◆ ASSIGNMENT
Reproduce all of the entries below exactly, without a single change.

** PROVIDED RECORDS follows **

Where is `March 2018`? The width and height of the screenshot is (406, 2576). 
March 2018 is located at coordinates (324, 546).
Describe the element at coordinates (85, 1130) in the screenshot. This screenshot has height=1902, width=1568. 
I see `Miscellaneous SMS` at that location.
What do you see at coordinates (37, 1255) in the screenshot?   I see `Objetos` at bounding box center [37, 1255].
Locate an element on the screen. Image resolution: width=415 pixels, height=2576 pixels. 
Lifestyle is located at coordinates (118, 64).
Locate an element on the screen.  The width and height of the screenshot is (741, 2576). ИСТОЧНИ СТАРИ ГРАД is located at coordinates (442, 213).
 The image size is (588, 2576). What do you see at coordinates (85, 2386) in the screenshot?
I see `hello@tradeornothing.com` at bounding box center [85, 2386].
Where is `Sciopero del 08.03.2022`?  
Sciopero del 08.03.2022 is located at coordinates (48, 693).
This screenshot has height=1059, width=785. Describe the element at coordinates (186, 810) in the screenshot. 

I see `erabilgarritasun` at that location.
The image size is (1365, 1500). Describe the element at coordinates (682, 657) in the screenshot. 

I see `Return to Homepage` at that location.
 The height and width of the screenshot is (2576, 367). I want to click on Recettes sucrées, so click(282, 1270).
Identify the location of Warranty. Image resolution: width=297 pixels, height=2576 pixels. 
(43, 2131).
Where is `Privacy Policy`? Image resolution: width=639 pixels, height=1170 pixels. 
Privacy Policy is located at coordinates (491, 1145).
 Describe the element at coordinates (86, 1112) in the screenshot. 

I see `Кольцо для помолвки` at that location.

** End of PROVIDED RECORDS **

◆ ANSWER TO THE EXERCISE
Where is `March 2018`? The width and height of the screenshot is (406, 2576). 
March 2018 is located at coordinates (324, 546).
Describe the element at coordinates (85, 1130) in the screenshot. This screenshot has height=1902, width=1568. 
I see `Miscellaneous SMS` at that location.
What do you see at coordinates (37, 1255) in the screenshot?   I see `Objetos` at bounding box center [37, 1255].
Locate an element on the screen. Image resolution: width=415 pixels, height=2576 pixels. 
Lifestyle is located at coordinates (118, 64).
Locate an element on the screen.  The width and height of the screenshot is (741, 2576). ИСТОЧНИ СТАРИ ГРАД is located at coordinates (442, 213).
 The image size is (588, 2576). What do you see at coordinates (85, 2386) in the screenshot?
I see `hello@tradeornothing.com` at bounding box center [85, 2386].
Where is `Sciopero del 08.03.2022`?  
Sciopero del 08.03.2022 is located at coordinates (48, 693).
This screenshot has height=1059, width=785. Describe the element at coordinates (186, 810) in the screenshot. 

I see `erabilgarritasun` at that location.
The image size is (1365, 1500). Describe the element at coordinates (682, 657) in the screenshot. 

I see `Return to Homepage` at that location.
 The height and width of the screenshot is (2576, 367). I want to click on Recettes sucrées, so click(282, 1270).
Identify the location of Warranty. Image resolution: width=297 pixels, height=2576 pixels. 
(43, 2131).
Where is `Privacy Policy`? Image resolution: width=639 pixels, height=1170 pixels. 
Privacy Policy is located at coordinates (491, 1145).
 Describe the element at coordinates (86, 1112) in the screenshot. 

I see `Кольцо для помолвки` at that location.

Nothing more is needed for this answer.